E’ passata l’una, cominciano le due. Dovrei andarmene a letto, perché domattina devo cercare di guadagnare qualcosa. Penso che andrò alla torbiera fuori città. Ho visto là i carrettieri che trasportano la torba al vivaio comunale, che poi la sparge sui prati dove il terreno è magro o c’è soltanto sabbia e l’erba non vuol saperne di crescere. Quindi vi si butta sopra un bel po’ di torba e soltanto dopo seminano l’erba. Andrò là. Vi ho conosciuto un vecchio. Gli caricherò il carro e lui dovrà andare soltanto avanti e indietro. Farà sei o sette viaggi. A trenta zloty a corsa, perché è un lavoro a cottimo: in sette ore circa riceve da centottanta a duecentodieci. Se io gli carico il carro, può fare due viaggi extra. Quindi guadagnerà di più, anche togliendo un po’ di zloty per me. E poi non carica lui, anche se la torba non è come il carbone, comunque sia. Recentemente si è lamentato con me, dicendo che a tenere il cavallo in città ci si rimette, non conviene. E’ finita un’era. Si guadagnano duecento zloty al giorno, di cui quasi cento se ne vanno per il cavallo, per tenerlo in forma. La biada: quattrocento zloty al metro. La paglia: centottanta al metro. Il fieno: due zloty al chilo. Non c’è più niente a buon mercato. In campagna è tutta un’altra cosa. In campagna adesso, in genere, si arricchiscono tutti. Adesso sono dei signori. E senza cavalli. Fanno tutto le macchine. In campagna adesso la gente è come se vincesse al lotto.

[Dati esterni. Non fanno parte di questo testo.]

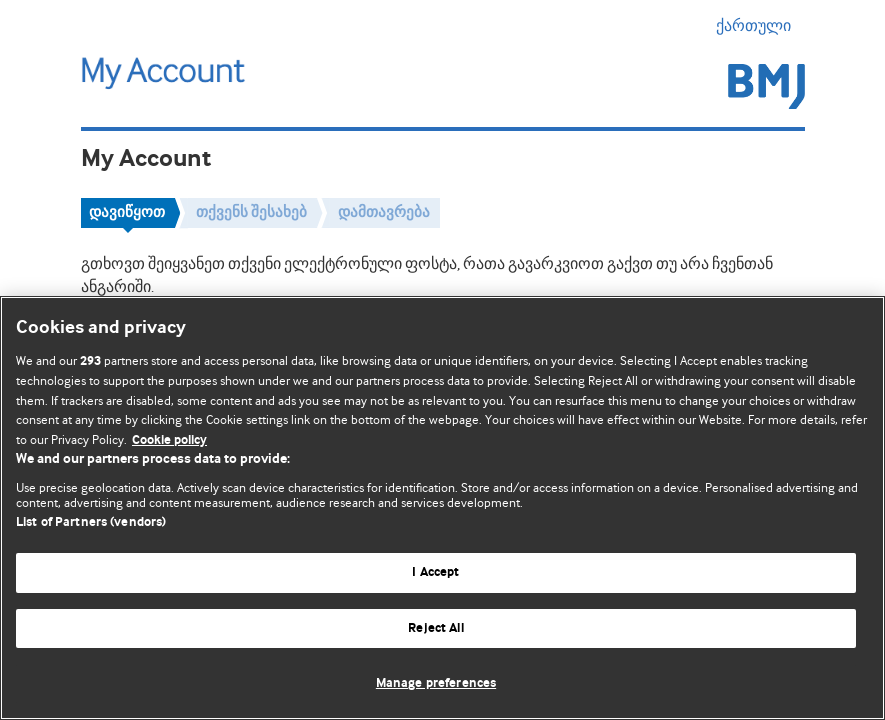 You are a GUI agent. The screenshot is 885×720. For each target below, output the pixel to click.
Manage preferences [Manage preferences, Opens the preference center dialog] (436, 683)
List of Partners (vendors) (91, 522)
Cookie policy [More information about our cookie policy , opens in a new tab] (169, 440)
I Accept (435, 572)
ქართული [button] (760, 26)
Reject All (435, 628) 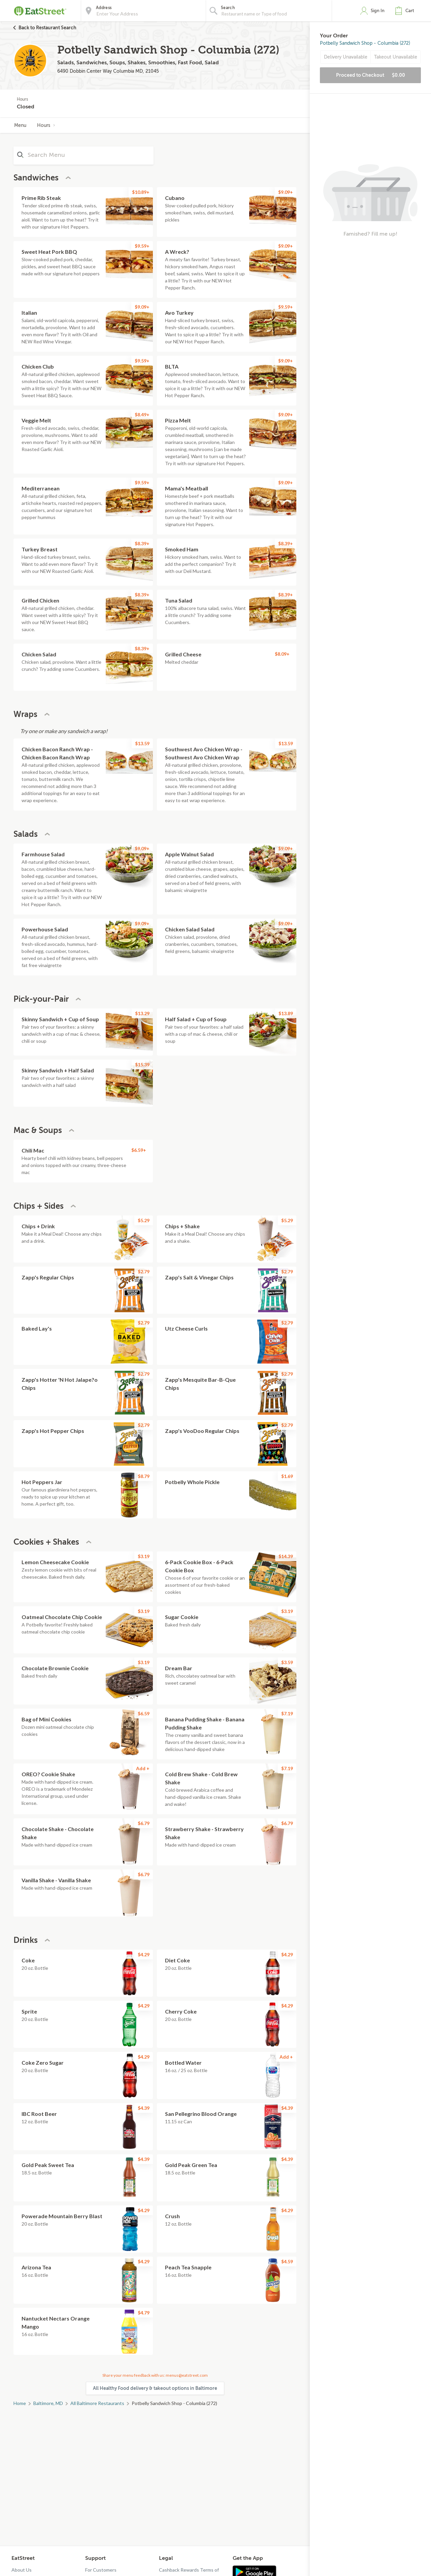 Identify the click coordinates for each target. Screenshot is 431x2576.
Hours (46, 125)
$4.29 (144, 1954)
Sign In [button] (378, 10)
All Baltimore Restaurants (97, 2403)
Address (103, 7)
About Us (21, 2570)
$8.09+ (282, 654)
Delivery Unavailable (345, 57)
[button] (406, 11)
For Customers (101, 2570)
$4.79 (144, 2312)
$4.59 (287, 2261)
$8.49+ (142, 414)
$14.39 (285, 1556)
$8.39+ (142, 543)
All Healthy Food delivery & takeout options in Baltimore (155, 2388)
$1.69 (287, 1476)
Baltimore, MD (48, 2403)
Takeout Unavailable (395, 57)
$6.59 (144, 1713)
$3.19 (144, 1556)
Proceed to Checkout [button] (370, 75)
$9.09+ (285, 192)
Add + (143, 1768)
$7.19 (287, 1713)
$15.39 (142, 1064)
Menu (20, 125)
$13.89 (285, 1013)
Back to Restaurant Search (47, 27)
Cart (409, 10)
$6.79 (144, 1823)
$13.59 (142, 743)
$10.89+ (141, 192)
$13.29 (142, 1013)
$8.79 (144, 1476)
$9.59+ (142, 246)
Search (228, 7)
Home (19, 2403)
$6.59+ (138, 1150)
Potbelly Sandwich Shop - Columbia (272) (365, 43)
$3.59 (287, 1662)
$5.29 (144, 1220)
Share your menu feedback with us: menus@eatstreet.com (155, 2375)
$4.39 (144, 2108)
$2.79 (144, 1271)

L’una e mezza. Dovrei andarmene a letto. Ma è un peccato. E’ un peccato andarsene così, in quello straccio di letto, sotto l’imbottita e sprofondare in un sonno selvaggio, morire per qualche ora, lasciare il nuovo giorno già iniziato, mentre prima di mezzanotte è un peccato lasciare il giorno non ancora finito. E’ un peccato, dico, morire per alcune ore, lasciare tutto questo privo di me, questa vita verso l’alto e verso il basso spaventosa, stupenda, questo mondo bianco e nero. E’ un peccato, dico.